Task to complete: Locate "部门处罚听证标准为较大数额罚款的" in the data below, then output the line it is on and all following lines through the last, word for word. Skip any pictures.

Records shown:
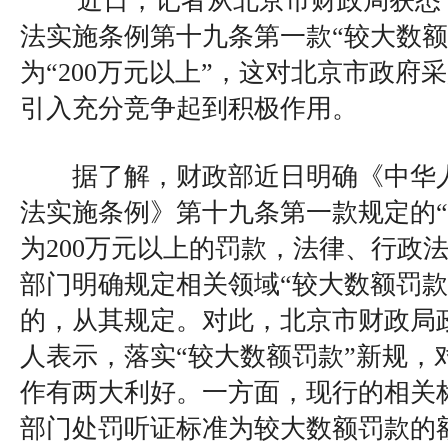
近日，记者从北京市财政局获悉
法实施条例第十九条第一款“较大数额
为“200万元以上”，这对北京市政府
引入充分竞争起到积极作用。
据了解，财政部近日明确《中华人
法实施条例》第十九条第一款规定的“
为200万元以上的罚款，法律、行政
部门明确规定相关领域“较大数额罚款”
的，从其规定。对此，北京市财政局
人表示，落实“较大数额罚款”新规，
作有两大利好。一方面，现行的相关
部门处罚听证标准为较大数额罚款的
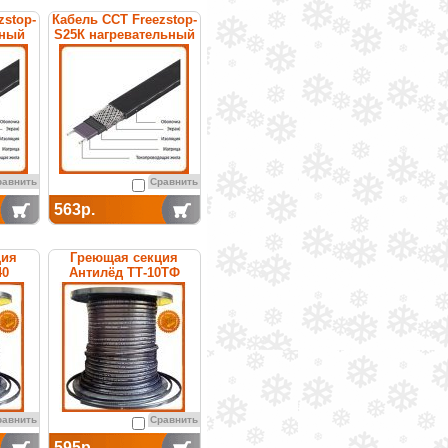
zstop-
Кабель ССТ Freezstop-
ьный
S25К нагревательный
щийся
саморегулирующийся
равнить
Сравнить
563р.
ция
Греющая секция
40
Антилёд ТТ-10ТФ
емая
саморегулируемая
равнить
Сравнить
595р.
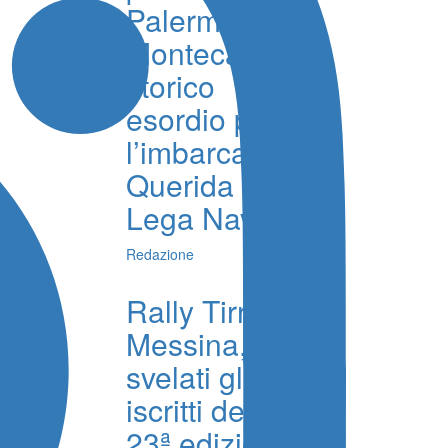
Palermo-
Montecarlo,
storico
esordio per
l’imbarcazione
Querida e la
Lega Navale
Redazione
Rally Tirreno
Messina,
svelati gli
iscritti della
23ª edizione,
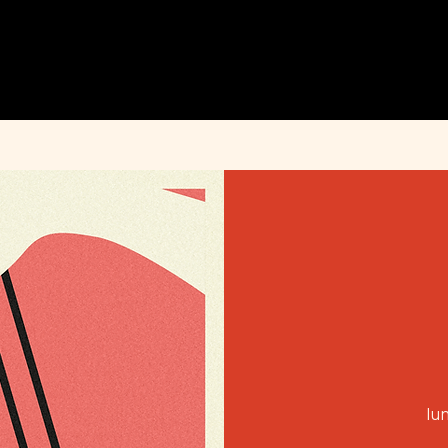
MENU
ÉVÉNEMENTS
PRIVATISATION
INFOS PRATIQUES
INSTAGRAM
lun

Your response:
部门处罚听证标准为较大数额罚款的
zstop-
Кабель ССТ Freezstop-
ьный
S25К нагревательный
щийся
саморегулирующийся
равнить
Сравнить
563р.
ция
Греющая секция
40
Антилёд ТТ-10ТФ
емая
саморегулируемая
равнить
Сравнить
595р.
Palermo-
Montecarlo,
storico
esordio per
l’imbarcazione
Querida e la
Lega Navale
Redazione
Rally Tirreno
Messina,
svelati gli
iscritti della
23ª edizione,
MENU
ÉVÉNEMENTS
PRIVATISATION
INFOS PRATIQUES
INSTAGRAM
lun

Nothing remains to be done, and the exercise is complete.